Instructions to follow: Search the listing for the word "Süden" and copy every line where it turns up.
■ ■ ■ ■ ■
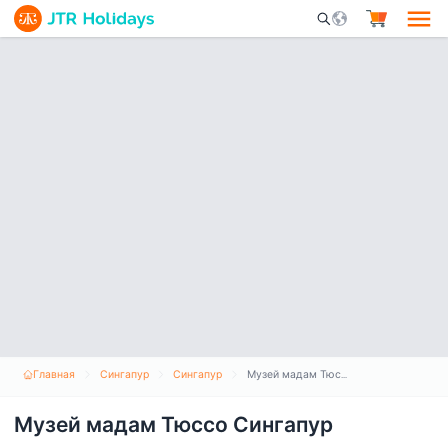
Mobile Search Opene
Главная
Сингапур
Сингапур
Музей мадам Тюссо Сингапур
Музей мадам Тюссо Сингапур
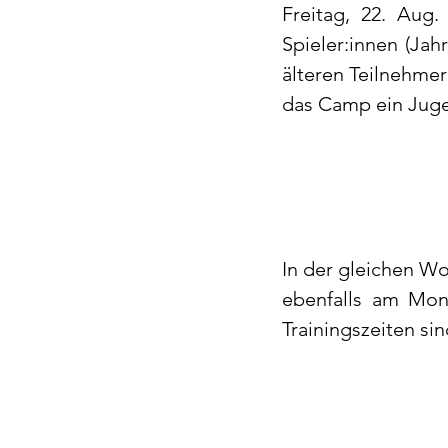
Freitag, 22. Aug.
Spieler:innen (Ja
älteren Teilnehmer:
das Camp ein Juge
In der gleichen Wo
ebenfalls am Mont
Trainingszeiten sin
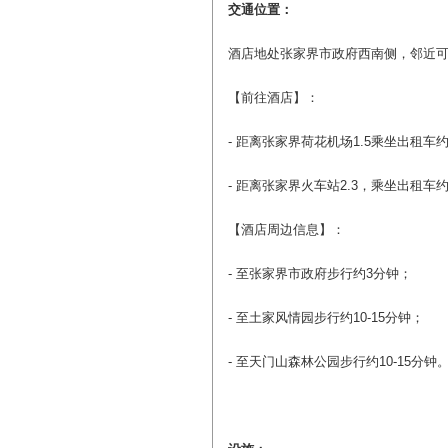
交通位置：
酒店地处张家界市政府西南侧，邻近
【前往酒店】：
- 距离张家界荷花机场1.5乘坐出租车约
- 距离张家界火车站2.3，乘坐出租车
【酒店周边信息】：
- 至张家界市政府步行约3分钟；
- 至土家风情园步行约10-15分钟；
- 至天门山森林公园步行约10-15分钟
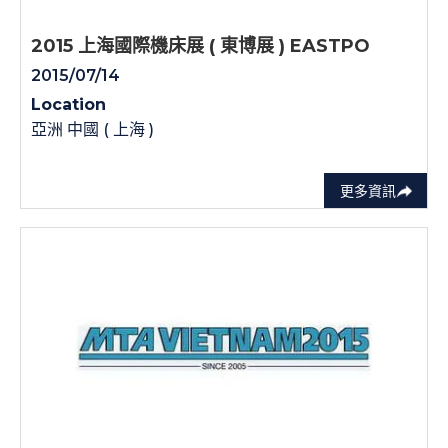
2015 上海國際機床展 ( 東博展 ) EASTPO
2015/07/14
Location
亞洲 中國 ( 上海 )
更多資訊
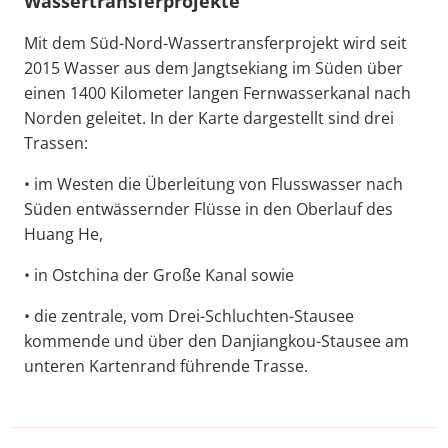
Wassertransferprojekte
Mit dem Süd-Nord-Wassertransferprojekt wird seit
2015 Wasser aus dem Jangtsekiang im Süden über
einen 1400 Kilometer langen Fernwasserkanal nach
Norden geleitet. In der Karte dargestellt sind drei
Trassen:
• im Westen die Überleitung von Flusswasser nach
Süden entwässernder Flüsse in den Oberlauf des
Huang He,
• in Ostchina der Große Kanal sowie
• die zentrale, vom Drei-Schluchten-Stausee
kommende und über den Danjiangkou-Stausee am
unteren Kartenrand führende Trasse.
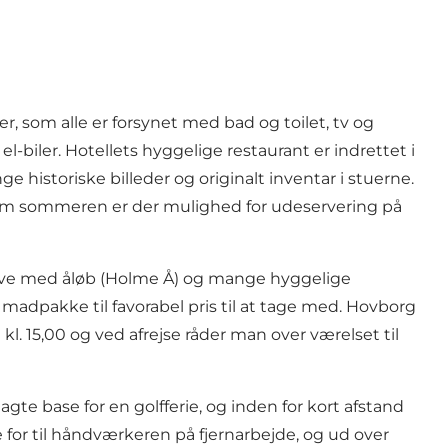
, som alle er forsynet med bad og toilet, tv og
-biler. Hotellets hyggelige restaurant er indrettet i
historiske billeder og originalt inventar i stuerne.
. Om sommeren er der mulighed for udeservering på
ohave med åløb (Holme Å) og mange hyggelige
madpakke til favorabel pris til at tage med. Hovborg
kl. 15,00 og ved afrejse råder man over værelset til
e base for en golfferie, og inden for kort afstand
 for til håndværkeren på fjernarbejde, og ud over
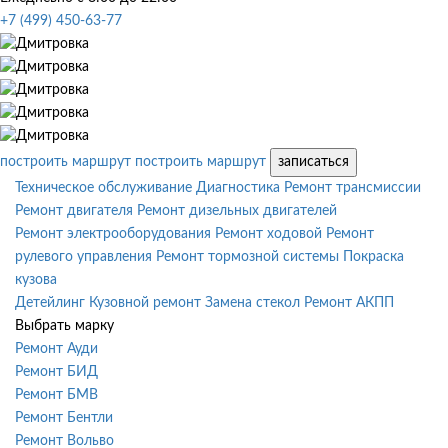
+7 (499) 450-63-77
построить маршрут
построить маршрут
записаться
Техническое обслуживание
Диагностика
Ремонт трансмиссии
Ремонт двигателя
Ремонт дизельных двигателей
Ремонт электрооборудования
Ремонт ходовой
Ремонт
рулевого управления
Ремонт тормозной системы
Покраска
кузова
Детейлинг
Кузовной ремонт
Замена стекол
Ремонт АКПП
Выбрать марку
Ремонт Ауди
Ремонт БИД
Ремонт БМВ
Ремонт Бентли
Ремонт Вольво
■ ■ ■ ■ ■
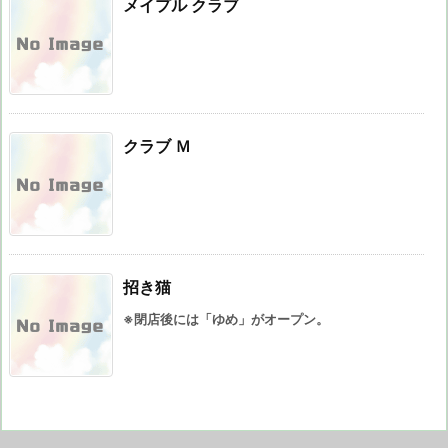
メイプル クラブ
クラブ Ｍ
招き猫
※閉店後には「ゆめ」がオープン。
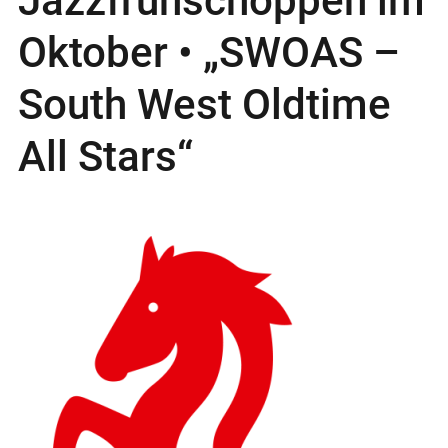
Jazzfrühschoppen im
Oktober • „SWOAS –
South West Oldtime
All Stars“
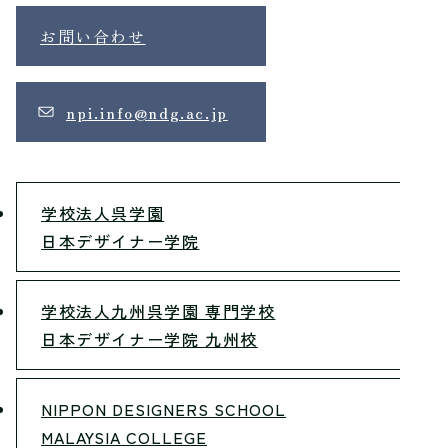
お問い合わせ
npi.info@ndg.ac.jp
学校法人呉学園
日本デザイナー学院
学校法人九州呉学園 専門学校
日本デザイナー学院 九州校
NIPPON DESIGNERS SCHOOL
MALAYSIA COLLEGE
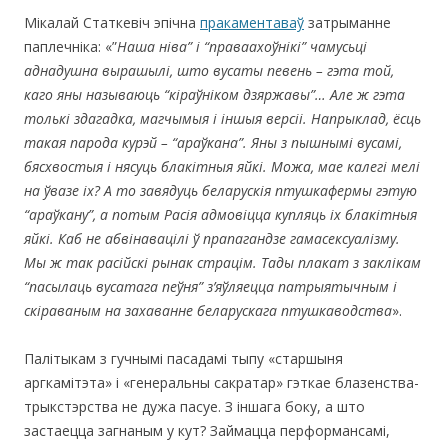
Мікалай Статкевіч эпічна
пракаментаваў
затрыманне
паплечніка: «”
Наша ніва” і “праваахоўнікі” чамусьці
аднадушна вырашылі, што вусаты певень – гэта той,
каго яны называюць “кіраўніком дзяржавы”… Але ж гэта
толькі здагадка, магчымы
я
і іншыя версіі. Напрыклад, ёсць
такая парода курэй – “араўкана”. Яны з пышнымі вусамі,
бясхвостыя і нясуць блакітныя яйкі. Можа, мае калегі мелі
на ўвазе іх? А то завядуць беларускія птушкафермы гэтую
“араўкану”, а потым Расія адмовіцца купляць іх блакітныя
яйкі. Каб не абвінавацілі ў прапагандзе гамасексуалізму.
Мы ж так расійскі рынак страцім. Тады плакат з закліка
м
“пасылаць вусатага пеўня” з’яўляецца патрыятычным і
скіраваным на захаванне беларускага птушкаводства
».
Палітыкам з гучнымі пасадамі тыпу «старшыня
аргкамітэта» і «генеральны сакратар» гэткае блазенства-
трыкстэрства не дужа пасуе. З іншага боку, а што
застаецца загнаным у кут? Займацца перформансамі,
■ ■ ■ ■ ■
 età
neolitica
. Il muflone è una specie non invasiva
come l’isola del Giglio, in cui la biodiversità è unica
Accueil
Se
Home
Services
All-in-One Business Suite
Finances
■ ■ ■ ■ ■
Result of this task:
2015 Wasser aus dem Jangtsekiang im Süden über
Süden entwässernder Flüsse in den Oberlauf des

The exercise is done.